Le film exprime ainsi par la romance la volonté de rapprochement des gens « d’en haut » vers ceux « d’en bas », soit par une jeunesse pas encore phagocytée par cette séparation des classes pour Douce, soit par des adultes solitaires prêt à la surmonter par amour avec le comte (Jean Debucourt) épris de l’institutrice Irène (Madeleine Robinson). L’oisiveté, le confort matériel et les épreuves de la vie leur ont permis de concevoir cette ouverture quand le dénuement façonne des êtres ivres de ressentiments et/ou guidé par le seul instinct de survie à travers Fabien et Irène. La subsistance à tout prix rend ainsi le bouillonnant Fabien antipathique sous ses traits avantageux, et fait douter d’Irène entre sentiments sincères et un confort matériel qi assurerait son avenir.

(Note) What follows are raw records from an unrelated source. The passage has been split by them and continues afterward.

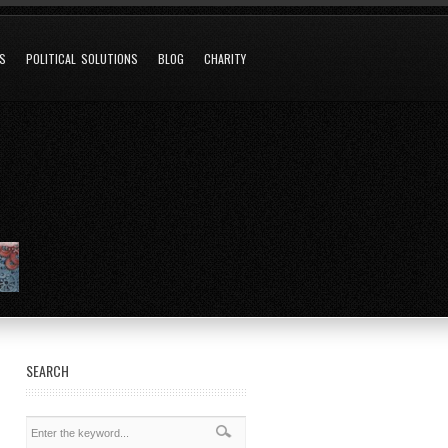
NS
POLITICAL SOLUTIONS
BLOG
CHARITY
SEARCH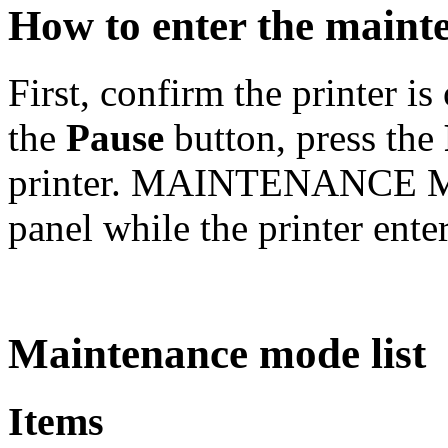
How to enter the main
First, confirm the printer i
the
Pause
button, press the
printer. MAINTENANCE MO
panel while the printer ent
Maintenance mode list
Items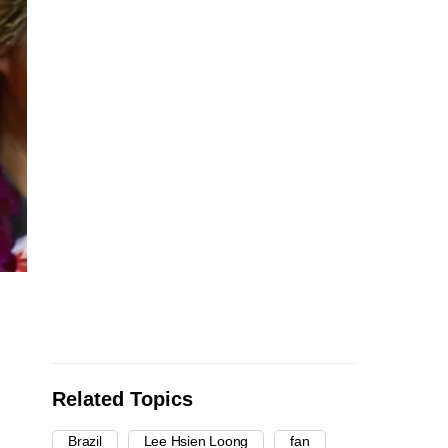
Related Topics
Brazil
Lee Hsien Loong
fan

Autant-Lara développe ce questionnement en illustrant de diverses manières ce rapport dominant/dominé. L’émancipation/évolution des pauvres ne passent ainsi que par ce rapport aux riches, soit en les volant comme Fabien en début de film, soit en les épousant. Le jeu subtil de Madeleine Robinson exprime ainsi une émotion ambigüe lors que le comte lui déclare sa flamme, où l’on décèle à la fois la soumission (comment refuser les avances d’un personnage aussi important dans sa condition ?), un amour sincère ou alors le calcul. C’est un rapport au monde inéluctable pour Autant-Lara, fonctionnant tout autant entre Irène et Fabien avec ce dernier une fois éconduit qui rappellera à son amante combien elle lui est « redevable » de sa place. Le décor de la maison revêt une grande importance avec un environnement intime des dominés pouvant être épié ou investi à tout moment par les dominants : Irène subit l’intrusion forcée de Fabien dans sa chambre, celle indiscrète de Douce quand elle n’est pas espionnée par la femme de chambre Estelle (Gabrielle Fontan).

Le réalisateur fait ainsi ressentir le sentiment d’insécurité et d’humiliation qui expliquerait un rapprochement social et amoureux factice tout en déployant une candeur et une vulnérabilité à fleur de peau (chez Douce et son père) pour démontrer l’inverse. Les personnages sont moins les fautifs que la société qui les entoure et à ce titre le personnage de la vieille comtesse (Marguerite Moreno) s’avère le plus lucide, la condescendance initialement perçue illustrant un triste ordre des choses. Autant-Lara lui attribue d’ailleurs une réplique controversée avec ce « Je vous souhaite la patience et la résignation » lors de sa tournée de charité, reprenant des termes de la propagande Vichyste envers le peuple français. 

Le désespoir d’une période se reflète donc dans le contexte historique lointain du film et tous les personnages se perdront en voulant transcender ce clivage. Autant-Lara équilibre le drame final entre ces enjeux romanesque et sociaux, le triangle amoureux Douce/Fabien/Irène se perdant par des sentiments tout comme des aspirations matérielles contrariées. En ne choisissant pas entre leur cœur et leur ambition, les personnages se perdront dans un monde resté manichéen. 

Sorti en bluray et dvd zone 2 français chez Gaumont

1 commentaire:

  1. bonsoir.Le meilleur Autant-Lara, je ne sais pas, j'adore Occupe-toi d'Amélie,trés inventif,mais un trés bon film où personne ne s'en sort comme pris au piège de la société, de sa condition. Marguerite Moreno grandiose!